From a players point of view, it is taxing psychologically and honestly, while I've been playing at many tournaments, my motivation to play diminishes to an extremely low amount right after I tie for the first time because I know a tie does nothing for me and there was nothing I could have personally done in the game that isn't against SotG to have improved those odds. Some decks just play extremely slow, and in order to finish games on time, it also further diminishes the deck choices you can make. I've been wanting to try out Aromatisse/Klingklang, but the fact that it rolls heavy into late game is what prevents me from playing it. I would tie literally every game. When I was at States, the first tie I got taken into just made me feel completely like it was useless to continue. I personally threw my game to my opponent because he had a better shot than I did as far as points went. Do we really want to have players intentionally draw or throw their game to their opponent so their opponent has a better chance of winning? I won't lie. Every time a game has gone to a "tie" for me, I have wanted to concede my match and give it to my opponent because I just don't feel right with a tie on my record, especially if my opponent made a valiant effort at a comeback and ultimately should have won. I dropped in 3 rounds at Ohio States simply because I did not want to play anymore. That's how far this game has sunk for me. It literally is no fun to play anymore. This is not how a game should be. Especially not one whose playerbase has been growing for years.

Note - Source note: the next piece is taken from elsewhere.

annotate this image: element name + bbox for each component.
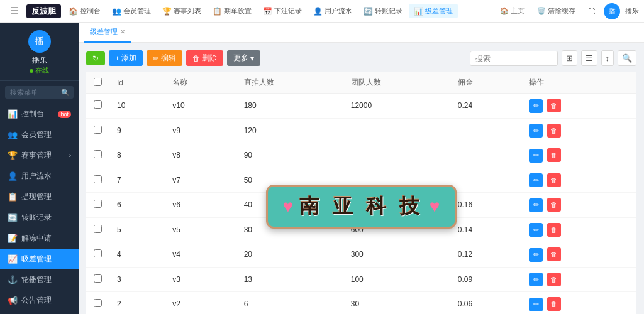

Regarding the argument I've been seeing above. Has noone ever heard of a Cinderella story? The Top 128 has always been such a thrill at Nationals because you can always see crazy things happening in it. Players who started off 1-2 end up finishing at 7-2 or 6-3 and manage to sneak in and go so far in the top cut due to having a phenomenal fight in Best of 3. Someone from Ohio during the SP era was playing Machamp and cut in at the 64 seed on one side, and managed to upset his opponent. Yeah, I get that the Top 8 is supposed to dictate the best of the best, but some of these "bests" can also play very well in Swiss and not even remotely well in Top Cut. I've made some crazy runs at nationals, opening up the week at 6-0 and letting go of 3 and still cutting, making it through 2 rounds of cut before dropping. I get there shouldn't be that safety net, but if you understand player psychology, you have absolutely no idea how relieving it is ending the day at 6-0, knowing even off of 3 losses you still can get in. You take off that strain, that weight that can heavily effect your play in Top Cut, and be able to breathe a little bit to regain the focus and play off the headache (Which I've had after a lot of heavy focusing). That doesn't exist in 50+3. Its just constantly worrying about one loss or tie completely ruining your chance into the big show. There are no ties in Basketball. In Football. In the big tournaments, a win must be decisive. I understand judges/profs have lives outside of pokemon and can't run 20 hour long tournaments. But to be quite honest, having judged and played Regionals, I haven't noticed any difference in how long the day is. If anything, they just got longer.
Seriously, can we just can this rule? Its effecting everyones SotG. The collusions, the intentional draws, the intentional slowplaying. Its not healthy. At all. I haven't wanted to play this game in months just because its so stressful and droll now. I understand adrenaline and wanting to play to win. That's cool. It also shouldn't be a stressful mess to everyone playing (or even judging).